◆ **Task requirements**: Go over the lines below, and when one contains the word "Este", copy it.

Stored data entries
-- Opening Marker --
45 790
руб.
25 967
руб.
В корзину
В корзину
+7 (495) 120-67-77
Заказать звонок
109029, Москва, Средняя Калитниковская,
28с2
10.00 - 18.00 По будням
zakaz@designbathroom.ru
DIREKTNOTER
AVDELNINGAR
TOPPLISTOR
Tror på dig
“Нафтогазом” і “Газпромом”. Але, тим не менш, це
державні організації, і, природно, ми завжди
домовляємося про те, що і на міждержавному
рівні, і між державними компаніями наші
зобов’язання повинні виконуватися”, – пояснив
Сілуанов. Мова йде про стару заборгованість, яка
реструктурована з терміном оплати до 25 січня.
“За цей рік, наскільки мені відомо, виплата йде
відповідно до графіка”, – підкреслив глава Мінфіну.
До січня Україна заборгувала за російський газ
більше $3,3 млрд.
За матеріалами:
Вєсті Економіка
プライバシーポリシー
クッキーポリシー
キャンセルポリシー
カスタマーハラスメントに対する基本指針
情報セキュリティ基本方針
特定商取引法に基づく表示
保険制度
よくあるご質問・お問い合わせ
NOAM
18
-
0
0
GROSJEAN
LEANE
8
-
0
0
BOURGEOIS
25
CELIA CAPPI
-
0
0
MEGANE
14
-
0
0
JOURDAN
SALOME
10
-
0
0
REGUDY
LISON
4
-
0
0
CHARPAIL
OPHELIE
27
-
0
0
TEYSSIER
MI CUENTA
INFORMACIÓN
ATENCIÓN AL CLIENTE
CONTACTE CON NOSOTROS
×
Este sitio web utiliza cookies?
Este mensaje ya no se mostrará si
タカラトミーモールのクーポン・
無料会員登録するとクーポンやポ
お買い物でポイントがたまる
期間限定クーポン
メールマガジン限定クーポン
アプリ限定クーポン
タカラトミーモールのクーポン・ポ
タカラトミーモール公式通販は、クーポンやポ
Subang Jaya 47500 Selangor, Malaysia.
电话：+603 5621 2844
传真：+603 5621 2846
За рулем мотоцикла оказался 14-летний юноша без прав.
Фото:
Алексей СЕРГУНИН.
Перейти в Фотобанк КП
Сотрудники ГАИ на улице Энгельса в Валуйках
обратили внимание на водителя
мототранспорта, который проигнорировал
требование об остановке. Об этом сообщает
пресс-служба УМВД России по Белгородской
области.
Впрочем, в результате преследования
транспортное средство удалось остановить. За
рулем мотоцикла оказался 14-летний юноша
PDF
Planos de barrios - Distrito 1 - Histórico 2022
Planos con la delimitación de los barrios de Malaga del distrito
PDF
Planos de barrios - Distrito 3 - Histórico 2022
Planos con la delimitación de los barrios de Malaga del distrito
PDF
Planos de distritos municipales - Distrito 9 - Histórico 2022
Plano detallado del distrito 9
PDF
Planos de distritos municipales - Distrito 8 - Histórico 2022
-- Closing Marker --
◆ **Answer box**:
Este sitio web utiliza cookies?
Este mensaje ya no se mostrará si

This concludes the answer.